▸ Work instruction
Return, word for word, only the lines of the data below that lie between the line with "Si utilizas una" and the line with "Alle Niederlassungen anzeigen", those two lines included.

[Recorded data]

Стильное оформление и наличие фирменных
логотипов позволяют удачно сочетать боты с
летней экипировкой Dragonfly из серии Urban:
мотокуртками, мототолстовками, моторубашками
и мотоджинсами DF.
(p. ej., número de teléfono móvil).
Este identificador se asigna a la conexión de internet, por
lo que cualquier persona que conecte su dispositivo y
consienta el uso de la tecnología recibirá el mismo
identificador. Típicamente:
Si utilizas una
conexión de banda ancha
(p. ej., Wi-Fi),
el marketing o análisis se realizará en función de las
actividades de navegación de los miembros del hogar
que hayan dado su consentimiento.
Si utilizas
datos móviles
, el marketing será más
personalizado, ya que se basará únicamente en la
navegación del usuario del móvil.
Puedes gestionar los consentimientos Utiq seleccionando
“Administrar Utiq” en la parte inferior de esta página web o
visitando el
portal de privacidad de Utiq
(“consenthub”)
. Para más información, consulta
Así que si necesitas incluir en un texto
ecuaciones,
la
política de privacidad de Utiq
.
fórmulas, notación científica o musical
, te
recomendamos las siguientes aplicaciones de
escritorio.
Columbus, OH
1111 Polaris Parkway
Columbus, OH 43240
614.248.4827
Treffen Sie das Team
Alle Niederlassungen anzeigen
* * *
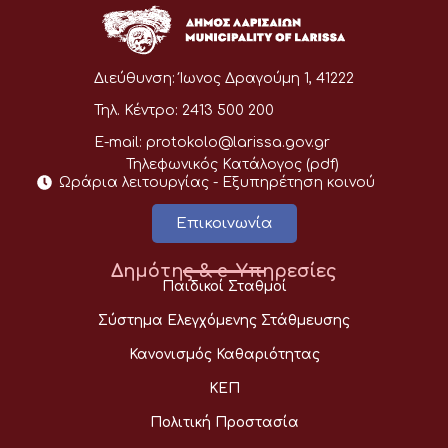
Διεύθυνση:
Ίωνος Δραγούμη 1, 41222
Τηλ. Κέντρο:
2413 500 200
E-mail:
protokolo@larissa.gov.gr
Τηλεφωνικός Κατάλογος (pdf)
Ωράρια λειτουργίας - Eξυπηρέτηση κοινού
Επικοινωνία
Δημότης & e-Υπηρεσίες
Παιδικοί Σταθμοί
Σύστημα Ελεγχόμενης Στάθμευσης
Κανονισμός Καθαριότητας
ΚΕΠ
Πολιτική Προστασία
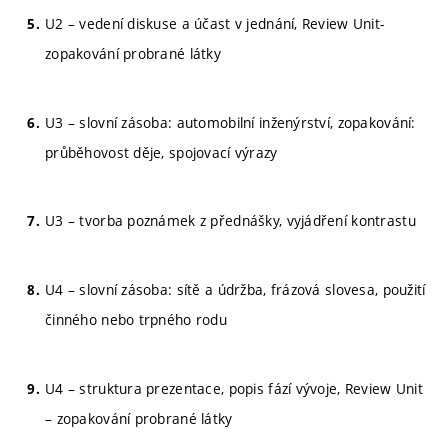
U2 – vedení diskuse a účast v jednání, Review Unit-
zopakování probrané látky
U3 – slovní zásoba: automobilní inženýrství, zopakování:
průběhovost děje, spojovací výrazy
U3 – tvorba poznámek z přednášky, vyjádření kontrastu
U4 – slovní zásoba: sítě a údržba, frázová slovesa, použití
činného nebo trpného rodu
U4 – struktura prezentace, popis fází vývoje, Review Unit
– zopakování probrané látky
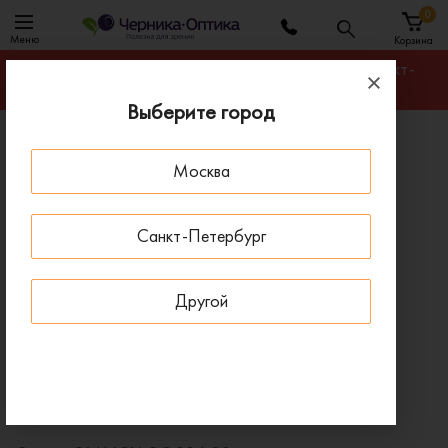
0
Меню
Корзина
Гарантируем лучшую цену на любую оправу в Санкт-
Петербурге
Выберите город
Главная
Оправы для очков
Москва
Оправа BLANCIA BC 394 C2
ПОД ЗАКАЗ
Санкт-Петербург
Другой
==
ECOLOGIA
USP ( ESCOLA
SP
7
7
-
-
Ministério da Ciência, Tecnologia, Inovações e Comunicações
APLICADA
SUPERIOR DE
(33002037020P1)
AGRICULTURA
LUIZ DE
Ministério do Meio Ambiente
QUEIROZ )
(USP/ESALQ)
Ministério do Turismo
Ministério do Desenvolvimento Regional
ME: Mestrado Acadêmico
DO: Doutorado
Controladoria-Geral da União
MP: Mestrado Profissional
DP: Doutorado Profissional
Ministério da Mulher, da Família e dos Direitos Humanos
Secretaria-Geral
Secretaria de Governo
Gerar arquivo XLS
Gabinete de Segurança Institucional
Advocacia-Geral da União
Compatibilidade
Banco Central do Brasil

▸ Problem solution
Si utilizas una
conexión de banda ancha
(p. ej., Wi-Fi),
el marketing o análisis se realizará en función de las
actividades de navegación de los miembros del hogar
que hayan dado su consentimiento.
Si utilizas
datos móviles
, el marketing será más
personalizado, ya que se basará únicamente en la
navegación del usuario del móvil.
Puedes gestionar los consentimientos Utiq seleccionando
“Administrar Utiq” en la parte inferior de esta página web o
visitando el
portal de privacidad de Utiq
(“consenthub”)
. Para más información, consulta
Así que si necesitas incluir en un texto
ecuaciones,
la
política de privacidad de Utiq
.
fórmulas, notación científica o musical
, te
recomendamos las siguientes aplicaciones de
escritorio.
Columbus, OH
1111 Polaris Parkway
Columbus, OH 43240
614.248.4827
Treffen Sie das Team
Alle Niederlassungen anzeigen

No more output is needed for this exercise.